Aim of the exercise:
Your output should be the complete listing, word for word, with no pictures in it.

Records to process:
▼▼▼

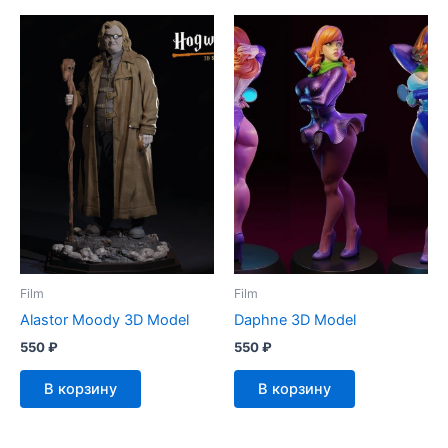
Film
Film
Alastor Moody 3D Model
Daphne 3D Model
550
₽
550
₽
В корзину
В корзину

▲▲▲

Response below:
Film
Film
Alastor Moody 3D Model
Daphne 3D Model
550
₽
550
₽
В корзину
В корзину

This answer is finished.